TO DO>
Could you please write out the data shown below, exactly and in full?

Saved data entries>

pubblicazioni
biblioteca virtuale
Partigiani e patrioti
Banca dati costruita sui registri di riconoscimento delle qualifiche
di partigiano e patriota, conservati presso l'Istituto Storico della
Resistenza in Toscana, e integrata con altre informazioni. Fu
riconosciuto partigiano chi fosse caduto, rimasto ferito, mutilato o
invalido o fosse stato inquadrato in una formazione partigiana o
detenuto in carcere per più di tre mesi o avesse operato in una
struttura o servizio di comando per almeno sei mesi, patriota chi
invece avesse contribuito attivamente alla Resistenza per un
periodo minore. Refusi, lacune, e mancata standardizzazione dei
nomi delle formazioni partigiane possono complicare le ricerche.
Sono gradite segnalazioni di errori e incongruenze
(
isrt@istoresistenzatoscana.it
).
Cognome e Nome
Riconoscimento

RESULT OF THE EXERCISE>
pubblicazioni
biblioteca virtuale
Partigiani e patrioti
Banca dati costruita sui registri di riconoscimento delle qualifiche
di partigiano e patriota, conservati presso l'Istituto Storico della
Resistenza in Toscana, e integrata con altre informazioni. Fu
riconosciuto partigiano chi fosse caduto, rimasto ferito, mutilato o
invalido o fosse stato inquadrato in una formazione partigiana o
detenuto in carcere per più di tre mesi o avesse operato in una
struttura o servizio di comando per almeno sei mesi, patriota chi
invece avesse contribuito attivamente alla Resistenza per un
periodo minore. Refusi, lacune, e mancata standardizzazione dei
nomi delle formazioni partigiane possono complicare le ricerche.
Sono gradite segnalazioni di errori e incongruenze
(
isrt@istoresistenzatoscana.it
).
Cognome e Nome
Riconoscimento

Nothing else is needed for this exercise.